Historical population
| Census | Pop. | Note | %± |
| 1870 | 777 |  | — |
| 1880 | 905 |  | 16.5% |
| 1890 | 902 |  | −0.3% |
| 1900 | 845 |  | −6.3% |
| 1910 | 760 |  | −10.1% |
| 1920 | 693 |  | −8.8% |
| 1930 | 790 |  | 14.0% |
| 1940 | 876 |  | 10.9% |
| 1950 | 1,065 |  | 21.6% |
| 1960 | 1,539 |  | 44.5% |
| 1970 | 2,027 |  | 31.7% |
| 1980 | 2,434 |  | 20.1% |
| 1990 | 2,605 |  | 7.0% |
| 2000 | 2,700 |  | 3.6% |
| 2010 | 3,447 |  | 27.7% |
| 2020 | 3,604 |  | 4.6% |
U.S. Decennial Census

===2020 census===
As of the 2020 census, Tolono had a population of 3,604 and 789 families. The population density was 1,748.67 PD/sqmi. The median age was 38.5 years. 26.6% of residents were under the age of 18 and 12.9% were 65 years of age or older. For every 100 females there were 94.5 males, and for every 100 females age 18 and over there were 91.3 males age 18 and over.

0.0% of residents lived in urban areas, while 100.0% lived in rural areas.
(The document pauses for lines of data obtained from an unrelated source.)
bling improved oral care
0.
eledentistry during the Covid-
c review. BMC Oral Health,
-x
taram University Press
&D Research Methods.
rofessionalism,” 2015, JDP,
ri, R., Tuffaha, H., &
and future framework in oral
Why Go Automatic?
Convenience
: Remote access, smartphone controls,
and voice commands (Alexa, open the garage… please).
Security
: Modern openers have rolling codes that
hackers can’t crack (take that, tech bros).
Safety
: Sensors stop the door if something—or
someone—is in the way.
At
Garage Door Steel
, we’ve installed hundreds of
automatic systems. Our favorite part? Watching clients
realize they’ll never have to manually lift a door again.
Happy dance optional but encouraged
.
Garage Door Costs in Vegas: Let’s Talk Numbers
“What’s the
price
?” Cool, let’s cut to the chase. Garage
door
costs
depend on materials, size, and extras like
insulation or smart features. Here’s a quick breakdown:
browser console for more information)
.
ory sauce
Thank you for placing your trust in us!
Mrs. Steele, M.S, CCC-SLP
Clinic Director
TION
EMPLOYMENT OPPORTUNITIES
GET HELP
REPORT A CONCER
There were 1,383 households in Tolono, of which 36.2% had children under the age of 18 living in them. Of all households, 52.7% were married-couple households, 14.0% were households with a male householder and no spouse or partner present, and 24.9% were households with a female householder and no spouse or partner present. About 25.6% of all households were made up of individuals and 11.8% had someone living alone who was 65 years of age or older.

There were 1,458 housing units, of which 5.1% were vacant. The homeowner vacancy rate was 1.6% and the rental vacancy rate was 8.6%. Housing density was 707.42 /sqmi.
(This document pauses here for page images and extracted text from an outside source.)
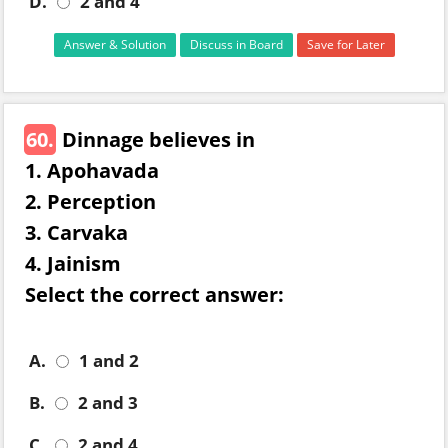
D.
2 and 4
Answer & Solution
Discuss in Board
Save for Later
60.
Dinnage believes in
1. Apohavada
2. Perception
3. Carvaka
4. Jainism
Select the correct answer:
A.
1 and 2
B.
2 and 3
C.
2 and 4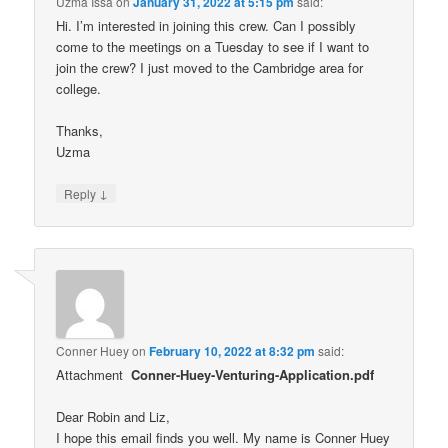
Uzma Issa
on
January 31, 2022 at 5:15 pm
said:
Hi. I’m interested in joining this crew. Can I possibly
come to the meetings on a Tuesday to see if I want to
join the crew? I just moved to the Cambridge area for
college.
Thanks,
Uzma
↓
Reply
Conner Huey
on
February 10, 2022 at 8:32 pm
said:
Attachment
Conner-Huey-Venturing-Application.pdf
Dear Robin and Liz,
I hope this email finds you well. My name is Conner Huey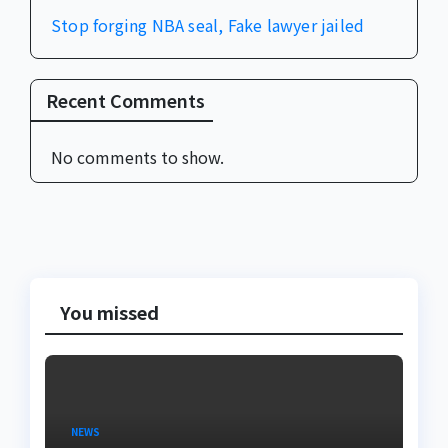
Stop forging NBA seal, Fake lawyer jailed
Recent Comments
No comments to show.
You missed
NEWS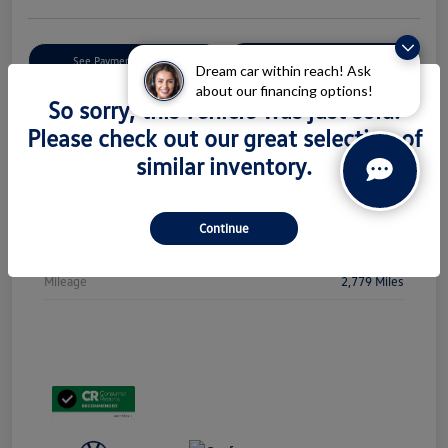
Get Pre-
No Impact On Your
See Payment Options
Qualified
Credit
Dream car within reach! Ask
about our financing options!
So sorry, this vehicle was just sold.
Check Availability
Please check out our great selection of
similar inventory.
Details
Pricing
Continue
Stock #
PL5438
Mileage
2,779 Miles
Racial composition as of the 2020 census
| Race | Number | Percent |
|---|---|---|
| White | 3,284 | 91.1% |
| Black or African American | 40 | 1.1% |
| American Indian and Alaska Native | 17 | 0.5% |
| Asian | 15 | 0.4% |
| Native Hawaiian and Other Pacific Islander | 1 | 0.0% |
| Some other race | 41 | 1.1% |
| Two or more races | 206 | 5.7% |
| Hispanic or Latino (of any race) | 94 | 2.6% |

===Income and poverty===
The median income for a household in the village was $62,788, and the median income for a family was $92,452. Males had a median income of $55,521 versus $31,643 for females. The per capita income for the village was $26,693. About 10.5% of families and 13.2% of the population were below the poverty line, including 16.4% of those under age 18 and 30.4% of those age 65 or over.
==Education==
Community Unit School District # 7 or Unit Seven Schools is a district that serves preschool through twelfth grade in the greater Tolono area. The school district covers 173 sqmi covering the communities of Tolono, Philo, Sidney, Sadorus, and Pesotum. In August 2002, there were three new schools, Unity East Elementary (approximately 300 students from Sidney and Philo), Unity West Elementary (approximately 400 students from Pesotum, Sadorus, and Tolono), and Unity Junior High (approximately 200 students district-wide) featuring the Rocket Center gymnasium. Along with the existing High School, there are now four schools instead of seven. The district is located in a rural agricultural setting 10 mi south of Champaign-Urbana, minutes from both Parkland College and the University of Illinois.

==Notable people==

- George Washington Burr, Major General during World War I
- Brian Cardinal, NBA forward
- Mark Roberts, screenwriter; best known for creating the American sitcom Mike & Molly
- Rocky Ryan, NFL player with the Philadelphia Eagles and Chicago Bears
- Matt Talbott, frontman of influential rock band Hum. Owner of Loose Cobra, the Tolono bar and venue.